• [PROBLEM]
Which lines below include the string "Храна"? Please show each one.

═══ SUPPLIED DATA

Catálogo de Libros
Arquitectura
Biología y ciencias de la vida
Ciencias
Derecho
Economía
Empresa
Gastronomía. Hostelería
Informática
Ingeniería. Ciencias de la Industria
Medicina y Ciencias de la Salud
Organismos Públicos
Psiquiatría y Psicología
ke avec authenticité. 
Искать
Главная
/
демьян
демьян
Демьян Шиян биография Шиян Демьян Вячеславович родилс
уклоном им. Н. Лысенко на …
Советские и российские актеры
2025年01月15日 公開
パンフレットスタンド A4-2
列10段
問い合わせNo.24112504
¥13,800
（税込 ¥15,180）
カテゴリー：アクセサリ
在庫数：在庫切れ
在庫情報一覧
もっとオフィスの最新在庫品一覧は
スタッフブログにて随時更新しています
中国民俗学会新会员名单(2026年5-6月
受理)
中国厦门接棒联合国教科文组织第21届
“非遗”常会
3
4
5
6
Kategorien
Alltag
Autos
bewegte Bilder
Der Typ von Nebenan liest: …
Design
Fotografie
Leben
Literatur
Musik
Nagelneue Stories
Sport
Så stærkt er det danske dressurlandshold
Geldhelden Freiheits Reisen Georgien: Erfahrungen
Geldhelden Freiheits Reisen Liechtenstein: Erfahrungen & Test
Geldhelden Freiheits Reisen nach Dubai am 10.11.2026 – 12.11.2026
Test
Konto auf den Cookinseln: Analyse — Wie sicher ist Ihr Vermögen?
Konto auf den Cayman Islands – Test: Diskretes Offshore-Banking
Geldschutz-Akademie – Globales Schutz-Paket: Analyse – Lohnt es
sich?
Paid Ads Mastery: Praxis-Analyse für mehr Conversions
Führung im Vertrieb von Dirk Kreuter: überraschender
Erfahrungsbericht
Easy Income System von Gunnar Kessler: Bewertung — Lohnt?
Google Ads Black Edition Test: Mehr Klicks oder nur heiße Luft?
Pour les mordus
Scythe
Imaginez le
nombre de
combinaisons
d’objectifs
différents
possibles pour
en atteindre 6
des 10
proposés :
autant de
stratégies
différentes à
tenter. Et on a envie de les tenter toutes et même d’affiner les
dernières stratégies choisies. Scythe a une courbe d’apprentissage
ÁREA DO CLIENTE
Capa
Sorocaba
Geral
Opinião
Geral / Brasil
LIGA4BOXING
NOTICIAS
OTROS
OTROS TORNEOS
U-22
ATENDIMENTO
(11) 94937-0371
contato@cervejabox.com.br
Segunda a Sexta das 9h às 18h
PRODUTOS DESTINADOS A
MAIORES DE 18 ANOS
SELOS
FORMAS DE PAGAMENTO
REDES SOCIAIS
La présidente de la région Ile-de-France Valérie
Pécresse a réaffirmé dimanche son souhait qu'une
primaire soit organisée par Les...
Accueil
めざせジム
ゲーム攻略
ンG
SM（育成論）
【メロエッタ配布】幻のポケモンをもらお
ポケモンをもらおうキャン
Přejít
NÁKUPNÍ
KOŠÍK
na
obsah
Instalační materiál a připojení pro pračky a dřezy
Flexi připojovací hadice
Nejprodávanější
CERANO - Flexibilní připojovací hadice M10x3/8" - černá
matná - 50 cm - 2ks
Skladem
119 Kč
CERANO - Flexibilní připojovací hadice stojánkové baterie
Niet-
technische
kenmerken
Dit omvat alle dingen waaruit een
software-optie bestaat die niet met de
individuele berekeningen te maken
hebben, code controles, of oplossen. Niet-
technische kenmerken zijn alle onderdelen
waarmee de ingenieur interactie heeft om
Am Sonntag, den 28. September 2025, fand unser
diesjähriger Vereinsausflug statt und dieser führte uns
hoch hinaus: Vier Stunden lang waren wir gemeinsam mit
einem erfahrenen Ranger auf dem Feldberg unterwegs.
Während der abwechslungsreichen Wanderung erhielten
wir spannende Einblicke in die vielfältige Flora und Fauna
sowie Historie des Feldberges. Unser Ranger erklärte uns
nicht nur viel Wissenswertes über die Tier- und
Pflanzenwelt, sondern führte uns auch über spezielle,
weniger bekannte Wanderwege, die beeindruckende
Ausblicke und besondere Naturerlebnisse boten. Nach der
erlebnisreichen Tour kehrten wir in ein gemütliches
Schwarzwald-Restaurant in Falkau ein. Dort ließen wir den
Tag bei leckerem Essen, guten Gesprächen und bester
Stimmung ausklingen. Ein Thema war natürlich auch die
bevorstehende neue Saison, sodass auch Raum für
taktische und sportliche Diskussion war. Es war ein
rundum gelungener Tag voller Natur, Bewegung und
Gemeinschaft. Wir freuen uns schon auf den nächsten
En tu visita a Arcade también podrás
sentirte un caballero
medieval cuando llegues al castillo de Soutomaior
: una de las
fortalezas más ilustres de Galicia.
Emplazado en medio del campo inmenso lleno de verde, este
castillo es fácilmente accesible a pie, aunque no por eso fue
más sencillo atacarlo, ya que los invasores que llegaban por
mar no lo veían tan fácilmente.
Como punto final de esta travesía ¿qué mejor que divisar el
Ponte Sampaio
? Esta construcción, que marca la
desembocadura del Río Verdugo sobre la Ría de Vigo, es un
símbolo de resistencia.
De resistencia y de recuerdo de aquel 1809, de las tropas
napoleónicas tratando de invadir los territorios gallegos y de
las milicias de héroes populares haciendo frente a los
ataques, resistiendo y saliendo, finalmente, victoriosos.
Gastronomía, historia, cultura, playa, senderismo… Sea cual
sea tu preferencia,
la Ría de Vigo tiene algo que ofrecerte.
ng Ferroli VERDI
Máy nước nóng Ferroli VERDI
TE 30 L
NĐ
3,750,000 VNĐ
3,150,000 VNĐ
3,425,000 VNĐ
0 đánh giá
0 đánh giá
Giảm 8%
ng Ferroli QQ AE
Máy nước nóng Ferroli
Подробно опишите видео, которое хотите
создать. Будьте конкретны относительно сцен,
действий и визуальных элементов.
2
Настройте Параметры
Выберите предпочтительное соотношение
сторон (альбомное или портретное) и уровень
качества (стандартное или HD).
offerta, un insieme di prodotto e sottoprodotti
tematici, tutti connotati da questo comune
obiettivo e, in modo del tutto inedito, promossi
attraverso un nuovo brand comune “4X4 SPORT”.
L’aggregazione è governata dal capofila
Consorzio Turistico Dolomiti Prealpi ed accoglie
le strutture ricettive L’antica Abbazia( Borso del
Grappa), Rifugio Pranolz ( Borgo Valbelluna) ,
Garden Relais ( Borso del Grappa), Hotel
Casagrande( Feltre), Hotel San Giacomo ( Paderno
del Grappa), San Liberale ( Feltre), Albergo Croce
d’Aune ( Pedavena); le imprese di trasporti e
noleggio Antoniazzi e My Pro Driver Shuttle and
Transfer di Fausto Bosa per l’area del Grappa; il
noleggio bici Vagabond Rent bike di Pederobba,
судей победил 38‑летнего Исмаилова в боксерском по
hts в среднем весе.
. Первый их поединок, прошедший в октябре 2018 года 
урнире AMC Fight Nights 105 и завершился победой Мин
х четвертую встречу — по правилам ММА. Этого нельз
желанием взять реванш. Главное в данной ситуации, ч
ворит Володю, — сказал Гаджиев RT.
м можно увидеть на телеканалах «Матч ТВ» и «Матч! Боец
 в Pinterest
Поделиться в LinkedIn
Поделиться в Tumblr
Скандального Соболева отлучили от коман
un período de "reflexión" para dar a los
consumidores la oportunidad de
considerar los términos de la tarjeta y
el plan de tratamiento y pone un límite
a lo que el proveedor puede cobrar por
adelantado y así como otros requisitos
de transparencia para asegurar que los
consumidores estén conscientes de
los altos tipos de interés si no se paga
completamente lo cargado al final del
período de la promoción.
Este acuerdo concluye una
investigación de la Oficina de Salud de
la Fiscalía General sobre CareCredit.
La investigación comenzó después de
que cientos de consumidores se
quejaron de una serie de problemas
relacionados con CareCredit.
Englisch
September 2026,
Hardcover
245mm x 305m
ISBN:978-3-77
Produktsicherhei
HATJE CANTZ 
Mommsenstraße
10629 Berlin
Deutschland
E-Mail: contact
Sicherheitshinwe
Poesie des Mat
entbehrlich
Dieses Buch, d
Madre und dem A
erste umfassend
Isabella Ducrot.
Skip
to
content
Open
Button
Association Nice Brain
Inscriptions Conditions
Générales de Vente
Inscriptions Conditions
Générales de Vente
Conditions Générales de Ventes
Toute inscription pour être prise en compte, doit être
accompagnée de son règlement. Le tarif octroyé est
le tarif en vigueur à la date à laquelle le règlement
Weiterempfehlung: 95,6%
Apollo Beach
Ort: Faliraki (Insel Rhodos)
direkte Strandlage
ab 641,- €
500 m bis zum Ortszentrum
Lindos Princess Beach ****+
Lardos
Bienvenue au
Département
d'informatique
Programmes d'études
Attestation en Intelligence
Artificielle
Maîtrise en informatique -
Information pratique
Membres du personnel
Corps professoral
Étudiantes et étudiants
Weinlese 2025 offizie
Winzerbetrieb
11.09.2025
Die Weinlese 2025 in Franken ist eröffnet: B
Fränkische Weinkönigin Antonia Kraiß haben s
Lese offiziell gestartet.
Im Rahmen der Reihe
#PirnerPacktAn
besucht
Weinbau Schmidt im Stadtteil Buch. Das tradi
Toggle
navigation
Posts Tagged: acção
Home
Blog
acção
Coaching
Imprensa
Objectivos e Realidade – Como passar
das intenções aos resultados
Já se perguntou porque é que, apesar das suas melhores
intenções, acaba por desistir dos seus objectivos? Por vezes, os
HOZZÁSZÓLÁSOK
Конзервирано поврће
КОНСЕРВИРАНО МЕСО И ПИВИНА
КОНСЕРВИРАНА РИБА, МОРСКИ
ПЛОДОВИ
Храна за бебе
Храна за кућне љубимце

══════

• [REPLY TO THE TASK]
Храна за бебе
Храна за кућне љубимце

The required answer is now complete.